Check every line of the entries for "colortone", and copy the lines that hold it.
START The data
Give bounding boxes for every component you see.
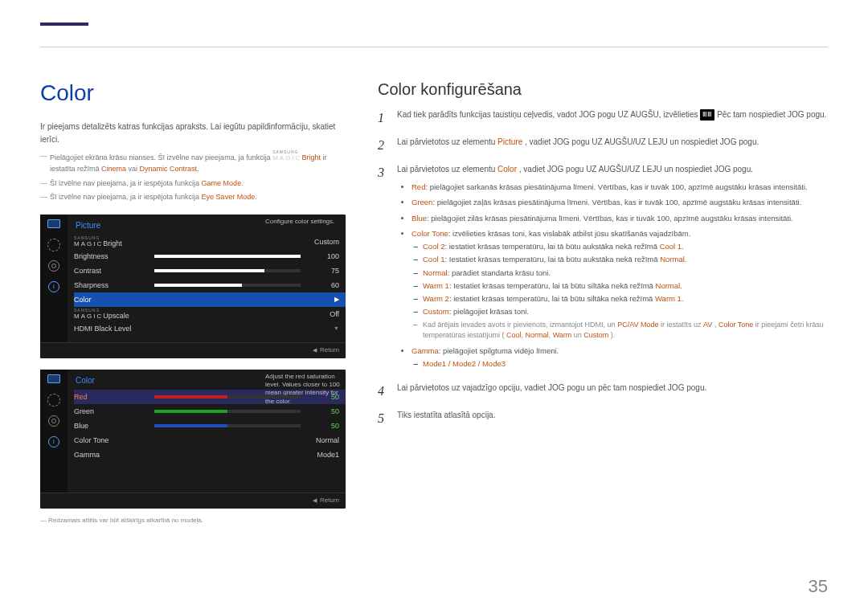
- hdmi-hl3: Color Tone: [719, 321, 753, 329]
- return-label: Return: [320, 497, 339, 504]
- chevron-right-icon: ▶: [334, 296, 339, 303]
- green-val: 50: [307, 407, 339, 415]
- warm2-txt: : iestatiet krāsas temperatūru, lai tā b…: [449, 294, 655, 303]
- osd1-row-color: Color ▶: [74, 292, 346, 307]
- step-number: 1: [378, 108, 387, 128]
- osd1-footer: ◀Return: [40, 342, 346, 358]
- sharpness-label: Sharpness: [74, 281, 154, 289]
- note-2: Šī izvēlne nav pieejama, ja ir iespējota…: [50, 178, 346, 189]
- note3-pre: Šī izvēlne nav pieejama, ja ir iespējota…: [50, 193, 202, 201]
- step-number: 5: [378, 409, 387, 428]
- warm2-end: Warm 1: [655, 294, 682, 303]
- s1-pre: Kad tiek parādīts funkcijas taustiņu ceļ…: [397, 110, 700, 119]
- note1-mid: vai: [129, 165, 140, 173]
- step-number: 2: [378, 136, 387, 155]
- step-number: 4: [378, 382, 387, 401]
- green-label: Green: [74, 407, 154, 415]
- sub-warm2: Warm 2: iestatiet krāsas temperatūru, la…: [423, 293, 828, 304]
- tuner-icon: [47, 240, 60, 250]
- s2-post: , vadiet JOG pogu UZ AUGŠU/UZ LEJU un no…: [525, 137, 759, 146]
- hdmi-n: Normal: [526, 331, 549, 339]
- magic-bright-label: SAMSUNGMAGIC: [272, 150, 301, 161]
- s2-hl: Picture: [497, 137, 522, 146]
- warm1-txt: : Iestatiet krāsas temperatūru, lai tā b…: [449, 281, 656, 290]
- brightness-val: 100: [307, 252, 339, 260]
- contrast-val: 75: [307, 267, 339, 275]
- tuner-icon: [47, 395, 60, 405]
- cool1-hl: Cool 1: [423, 255, 444, 264]
- s2-pre: Lai pārvietotos uz elementu: [397, 137, 497, 146]
- cool1-txt: : Iestatiet krāsas temperatūru, lai tā b…: [444, 255, 660, 264]
- sub-modes: Mode1 / Mode2 / Mode3: [423, 358, 828, 370]
- back-icon: ◀: [313, 497, 317, 503]
- s3-hl: Color: [497, 165, 517, 174]
- ct-hl: Color Tone: [411, 229, 448, 238]
- step-2: 2 Lai pārvietotos uz elementu Picture , …: [378, 136, 828, 155]
- green-txt: : pielāgojiet zaļās krāsas piesātinājuma…: [432, 198, 801, 206]
- osd2-row-colortone: Color Tone Normal: [74, 433, 346, 447]
- note3-hl: Eye Saver Mode: [202, 193, 256, 201]
- note1-magic: Bright: [301, 153, 321, 161]
- note2-pre: Šī izvēlne nav pieejama, ja ir iespējota…: [50, 179, 202, 187]
- cool2-hl: Cool 2: [423, 242, 444, 251]
- note1-hl1: Cinema: [101, 165, 126, 173]
- subsection-title: Color konfigurēšana: [378, 80, 828, 99]
- hdmi-hl2: AV: [703, 321, 712, 329]
- colortone-label: Color Tone: [74, 436, 154, 444]
- custom-txt: : pielāgojiet krāsas toni.: [449, 307, 529, 316]
- red-label: Red: [74, 393, 154, 401]
- image-disclaimer: Redzamais attēls var būt atšķirīgs atkar…: [48, 517, 346, 524]
- blue-txt: : pielāgojiet zilās krāsas piesātinājuma…: [427, 214, 793, 223]
- step-5: 5 Tiks iestatīta atlasītā opcija.: [378, 409, 828, 428]
- osd1-row-contrast: Contrast 75: [74, 264, 346, 278]
- cool1-end: Normal: [660, 255, 685, 264]
- magicbright-label: Bright: [103, 239, 122, 247]
- hdmi-c: Cool: [506, 331, 522, 339]
- bullet-blue: Blue: pielāgojiet zilās krāsas piesātinā…: [411, 213, 828, 224]
- hdmi-hl1: PC/AV Mode: [617, 321, 658, 329]
- page-number: 35: [809, 576, 828, 597]
- blue-val: 50: [307, 422, 339, 430]
- sharpness-val: 60: [307, 281, 339, 289]
- blue-label: Blue: [74, 422, 154, 430]
- color-label: Color: [74, 296, 154, 304]
- cool2-txt: : iestatiet krāsas temperatūru, lai tā b…: [444, 242, 659, 251]
- hdmi-label: HDMI Black Level: [74, 325, 334, 333]
- cool2-end: Cool 1: [660, 242, 682, 251]
- ct-txt: : izvēlieties krāsas toni, kas vislabāk …: [448, 229, 691, 238]
- red-hl: Red: [411, 182, 425, 191]
- green-hl: Green: [411, 198, 432, 206]
- osd-color: i Color Adjust the red saturation level.…: [40, 370, 346, 509]
- s3-post: , vadiet JOG pogu UZ AUGŠU/UZ LEJU un no…: [519, 165, 753, 174]
- sub-normal: Normal: parādiet standarta krāsu toni.: [423, 268, 828, 279]
- right-column: Color konfigurēšana 1 Kad tiek parādīts …: [378, 80, 828, 524]
- info-icon: i: [47, 282, 60, 292]
- brightness-label: Brightness: [74, 252, 154, 260]
- gamma-hl: Gamma: [411, 346, 439, 355]
- osd1-row-brightness: Brightness 100: [74, 249, 346, 264]
- osd-picture: i Picture Configure color settings. SAMS…: [40, 215, 346, 358]
- chevron-down-icon: ▼: [334, 325, 339, 331]
- back-icon: ◀: [313, 347, 317, 353]
- osd1-desc: Configure color settings.: [265, 218, 341, 226]
- note-3: Šī izvēlne nav pieejama, ja ir iespējota…: [50, 191, 346, 202]
- return-label: Return: [320, 346, 339, 353]
- header-divider: [40, 47, 828, 47]
- left-column: Color Ir pieejams detalizēts katras funk…: [40, 80, 346, 524]
- warm1-end: Normal: [656, 281, 681, 290]
- hdmi-pre: Kad ārējais ievades avots ir pievienots,…: [423, 321, 617, 329]
- warm2-hl: Warm 2: [423, 294, 449, 303]
- step-number: 3: [378, 163, 387, 374]
- sub-warm1: Warm 1: Iestatiet krāsas temperatūru, la…: [423, 280, 828, 292]
- sub-custom: Custom: pielāgojiet krāsas toni.: [423, 306, 828, 317]
- bullet-red: Red: pielāgojiet sarkanās krāsas piesāti…: [411, 182, 828, 193]
- note2-hl: Game Mode: [202, 179, 242, 187]
- magic-prefix: SAMSUNGMAGIC: [74, 236, 103, 247]
- osd-sidebar: i: [40, 370, 68, 492]
- modes-txt: Mode1 / Mode2 / Mode3: [423, 359, 506, 368]
- hdmi-end: ).: [611, 331, 616, 339]
- bullet-gamma: Gamma: pielāgojiet spilgtuma vidējo līme…: [411, 345, 828, 370]
- normal-txt: : parādiet standarta krāsu toni.: [448, 268, 551, 277]
- osd2-desc: Adjust the red saturation level. Values …: [265, 373, 341, 407]
- sub-cool2: Cool 2: iestatiet krāsas temperatūru, la…: [423, 241, 828, 252]
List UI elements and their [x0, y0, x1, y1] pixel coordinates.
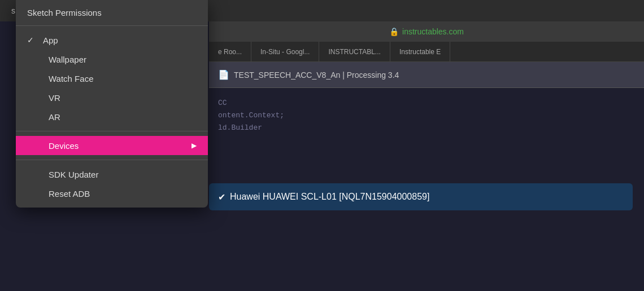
- dropdown-label-app: App: [43, 36, 58, 45]
- dropdown-item-sdk-updater[interactable]: SDK Updater: [16, 165, 208, 184]
- ide-toolbar: 📄 TEST_SPEECH_ACC_V8_An | Processing 3.4: [209, 62, 644, 88]
- code-line-0: CC: [218, 97, 635, 109]
- dropdown-section-sdk: SDK Updater Reset ADB: [16, 160, 208, 208]
- dropdown-item-watchface[interactable]: Watch Face: [16, 69, 208, 88]
- device-check-icon: ✔: [218, 192, 225, 202]
- file-icon: 📄: [218, 69, 229, 80]
- code-line-1: ontent.Context;: [218, 109, 635, 122]
- browser-tab-3[interactable]: Instructable E: [390, 42, 450, 61]
- dropdown-label-reset-adb: Reset ADB: [49, 189, 90, 199]
- device-text: Huawei HUAWEI SCL-L01 [NQL7N15904000859]: [230, 192, 429, 202]
- dropdown-header: Sketch Permissions: [16, 0, 208, 26]
- browser-tabs: e Roo... In-Situ - Googl... INSTRUCTABL.…: [209, 42, 644, 62]
- browser-address-bar: 🔒 instructables.com: [209, 21, 644, 42]
- dropdown-item-app[interactable]: ✓ App: [16, 30, 208, 50]
- dropdown-label-devices: Devices: [49, 141, 79, 151]
- dropdown-label-watchface: Watch Face: [49, 74, 93, 83]
- dropdown-item-devices[interactable]: Devices ▶: [16, 136, 208, 155]
- dropdown-section-devices: Devices ▶: [16, 131, 208, 160]
- dropdown-item-vr[interactable]: VR: [16, 88, 208, 107]
- dropdown-label-ar: AR: [49, 112, 60, 122]
- dropdown-item-ar[interactable]: AR: [16, 107, 208, 126]
- ide-filename: TEST_SPEECH_ACC_V8_An | Processing 3.4: [234, 70, 399, 80]
- address-text[interactable]: instructables.com: [402, 27, 464, 36]
- dropdown-label-wallpaper: Wallpaper: [49, 55, 86, 64]
- dropdown-section-app-types: ✓ App Wallpaper Watch Face VR AR: [16, 26, 208, 131]
- browser-tab-0[interactable]: e Roo...: [209, 42, 251, 61]
- dropdown-label-sdk-updater: SDK Updater: [49, 170, 98, 179]
- dropdown-menu: Sketch Permissions ✓ App Wallpaper Watch…: [16, 0, 208, 208]
- lock-icon: 🔒: [389, 27, 399, 36]
- dropdown-item-reset-adb[interactable]: Reset ADB: [16, 184, 208, 203]
- device-bar: ✔ Huawei HUAWEI SCL-L01 [NQL7N1590400085…: [209, 183, 633, 210]
- code-line-2: ld.Builder: [218, 122, 635, 134]
- browser-tab-2[interactable]: INSTRUCTABL...: [319, 42, 390, 61]
- dropdown-label-vr: VR: [49, 93, 60, 103]
- browser-tab-1[interactable]: In-Situ - Googl...: [251, 42, 319, 61]
- dropdown-item-wallpaper[interactable]: Wallpaper: [16, 50, 208, 69]
- arrow-icon-devices: ▶: [192, 142, 197, 149]
- check-icon-app: ✓: [27, 36, 37, 45]
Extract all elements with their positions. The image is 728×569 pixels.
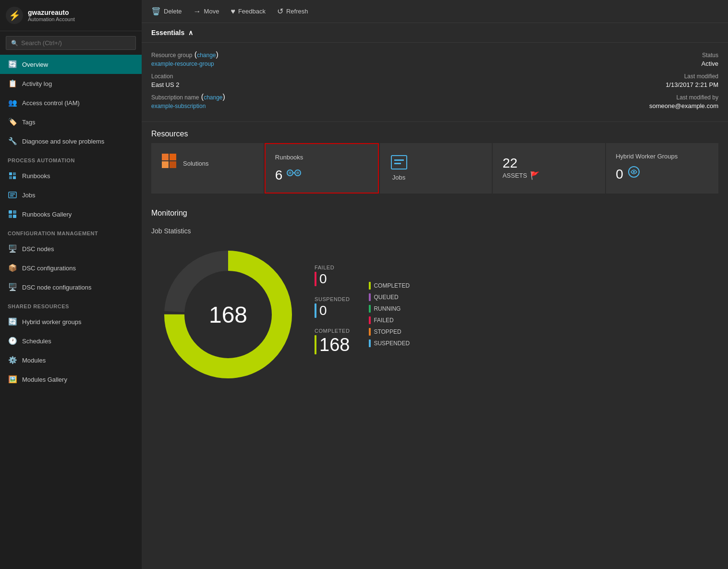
refresh-label: Refresh xyxy=(286,8,308,15)
runbooks-count-row: 6 xyxy=(275,165,302,183)
svg-rect-10 xyxy=(13,215,16,218)
sidebar-item-dsc-nodes[interactable]: 🖥️ DSC nodes xyxy=(0,239,142,258)
svg-rect-6 xyxy=(10,195,13,196)
search-container[interactable]: 🔍 xyxy=(6,36,136,50)
hybrid-icon xyxy=(627,165,641,181)
diagnose-icon: 🔧 xyxy=(8,136,17,146)
sidebar-item-tags[interactable]: 🏷️ Tags xyxy=(0,112,142,132)
sidebar-item-overview[interactable]: 🔄 Overview xyxy=(0,55,142,74)
sidebar-item-runbooks[interactable]: Runbooks xyxy=(0,166,142,185)
app-subtitle: Automation Account xyxy=(28,16,75,22)
activity-log-icon: 📋 xyxy=(8,79,17,88)
svg-rect-9 xyxy=(9,215,12,218)
runbooks-gallery-icon xyxy=(8,209,17,219)
stat-failed: FAILED 0 xyxy=(315,265,350,287)
delete-icon: 🗑️ xyxy=(151,7,161,16)
resource-group-value[interactable]: example-resource-group xyxy=(151,61,214,67)
sidebar-item-label: Diagnose and solve problems xyxy=(22,138,104,145)
delete-button[interactable]: 🗑️ Delete xyxy=(151,7,182,16)
sidebar-navigation: 🔄 Overview 📋 Activity log 👥 Access contr… xyxy=(0,55,142,569)
dsc-config-icon: 📦 xyxy=(8,263,17,273)
sidebar-item-label: Overview xyxy=(22,61,48,68)
runbooks-icon xyxy=(8,171,17,181)
sidebar-item-hybrid-worker-groups[interactable]: 🔄 Hybrid worker groups xyxy=(0,312,142,331)
resource-group-row: Resource group (change) example-resource… xyxy=(151,50,649,68)
status-value: Active xyxy=(702,60,718,67)
runbooks-label: Runbooks xyxy=(275,154,303,161)
essentials-right: Status Active Last modified 1/13/2017 2:… xyxy=(649,50,718,114)
svg-rect-7 xyxy=(9,210,12,214)
runbooks-count: 6 xyxy=(275,168,283,183)
last-modified-by-label: Last modified by xyxy=(677,94,718,101)
sidebar-item-label: Hybrid worker groups xyxy=(22,318,82,326)
jobs-icon xyxy=(8,190,17,200)
toolbar: 🗑️ Delete → Move ♥ Feedback ↺ Refresh xyxy=(142,0,728,23)
runbooks-card[interactable]: Runbooks 6 xyxy=(265,143,379,194)
svg-rect-3 xyxy=(13,176,16,179)
refresh-icon: ↺ xyxy=(277,7,283,16)
feedback-icon: ♥ xyxy=(231,7,235,16)
sidebar-item-activity-log[interactable]: 📋 Activity log xyxy=(0,74,142,93)
config-mgmt-section: CONFIGURATION MANAGEMENT xyxy=(0,224,142,239)
hybrid-worker-icon: 🔄 xyxy=(8,317,17,327)
solutions-card[interactable]: Solutions xyxy=(151,143,264,194)
svg-rect-22 xyxy=(394,163,401,164)
assets-count: 22 xyxy=(502,156,517,171)
stats-columns: FAILED 0 SUSPENDED 0 xyxy=(315,265,709,365)
last-modified-by-row: Last modified by someone@example.com xyxy=(649,93,718,110)
svg-rect-21 xyxy=(394,159,404,161)
completed-label: COMPLETED xyxy=(315,328,350,334)
essentials-collapse-icon[interactable]: ∧ xyxy=(188,29,193,36)
sidebar-item-jobs[interactable]: Jobs xyxy=(0,185,142,205)
sidebar-item-access-control[interactable]: 👥 Access control (IAM) xyxy=(0,93,142,112)
svg-point-19 xyxy=(296,171,299,174)
legend-running-label: RUNNING xyxy=(374,305,400,312)
jobs-card[interactable]: Jobs xyxy=(380,143,492,194)
dsc-nodes-icon: 🖥️ xyxy=(8,244,17,254)
sidebar-item-modules[interactable]: ⚙️ Modules xyxy=(0,351,142,370)
subscription-label: Subscription name xyxy=(151,94,199,101)
legend-dot-suspended xyxy=(369,339,371,347)
suspended-bar xyxy=(315,303,316,318)
suspended-value: 0 xyxy=(319,303,327,318)
sidebar-item-modules-gallery[interactable]: 🖼️ Modules Gallery xyxy=(0,370,142,389)
resource-group-change-link[interactable]: change xyxy=(197,52,216,59)
job-stats-title: Job Statistics xyxy=(142,222,728,235)
stat-suspended: SUSPENDED 0 xyxy=(315,296,350,318)
stat-completed: COMPLETED 168 xyxy=(315,328,350,355)
svg-rect-20 xyxy=(391,156,407,169)
move-button[interactable]: → Move xyxy=(194,7,219,16)
resources-grid: Solutions Runbooks 6 xyxy=(151,143,718,194)
essentials-header: Essentials ∧ xyxy=(142,23,728,43)
monitoring-title: Monitoring xyxy=(142,201,728,222)
suspended-label: SUSPENDED xyxy=(315,296,350,302)
subscription-change-link[interactable]: change xyxy=(204,94,222,101)
sidebar-item-dsc-configurations[interactable]: 📦 DSC configurations xyxy=(0,258,142,278)
last-modified-value: 1/13/2017 2:21 PM xyxy=(666,81,718,88)
subscription-value[interactable]: example-subscription xyxy=(151,103,206,109)
completed-value: 168 xyxy=(319,335,350,355)
refresh-button[interactable]: ↺ Refresh xyxy=(277,7,308,16)
feedback-button[interactable]: ♥ Feedback xyxy=(231,7,266,16)
jobs-icon xyxy=(389,153,409,174)
legend-queued: QUEUED xyxy=(369,293,410,301)
sidebar-item-diagnose[interactable]: 🔧 Diagnose and solve problems xyxy=(0,132,142,151)
svg-rect-0 xyxy=(9,172,12,175)
shared-resources-section: SHARED RESOURCES xyxy=(0,297,142,312)
sidebar-item-runbooks-gallery[interactable]: Runbooks Gallery xyxy=(0,205,142,224)
hybrid-worker-groups-card[interactable]: Hybrid Worker Groups 0 xyxy=(606,143,718,194)
access-control-icon: 👥 xyxy=(8,98,17,108)
assets-card[interactable]: 22 ASSETS 🚩 xyxy=(493,143,605,194)
sidebar-item-schedules[interactable]: 🕐 Schedules xyxy=(0,331,142,351)
primary-stats: FAILED 0 SUSPENDED 0 xyxy=(315,265,350,365)
search-input[interactable] xyxy=(21,39,131,47)
app-name: gwazureauto xyxy=(28,9,75,16)
runbooks-count-icon xyxy=(286,166,302,182)
sidebar-item-label: DSC node configurations xyxy=(22,284,92,291)
sidebar-item-dsc-node-configurations[interactable]: 🖥️ DSC node configurations xyxy=(0,278,142,297)
failed-value: 0 xyxy=(319,271,327,287)
suspended-bar-row: 0 xyxy=(315,303,350,318)
legend-dot-completed xyxy=(369,282,371,290)
content-area: Essentials ∧ Resource group (change) exa… xyxy=(142,23,728,569)
sidebar-item-label: Activity log xyxy=(22,80,52,87)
END The data
## Task response
- osd2-row-colortone: Color Tone Normal: [74, 433, 346, 447]
- colortone-label: Color Tone: [74, 436, 154, 444]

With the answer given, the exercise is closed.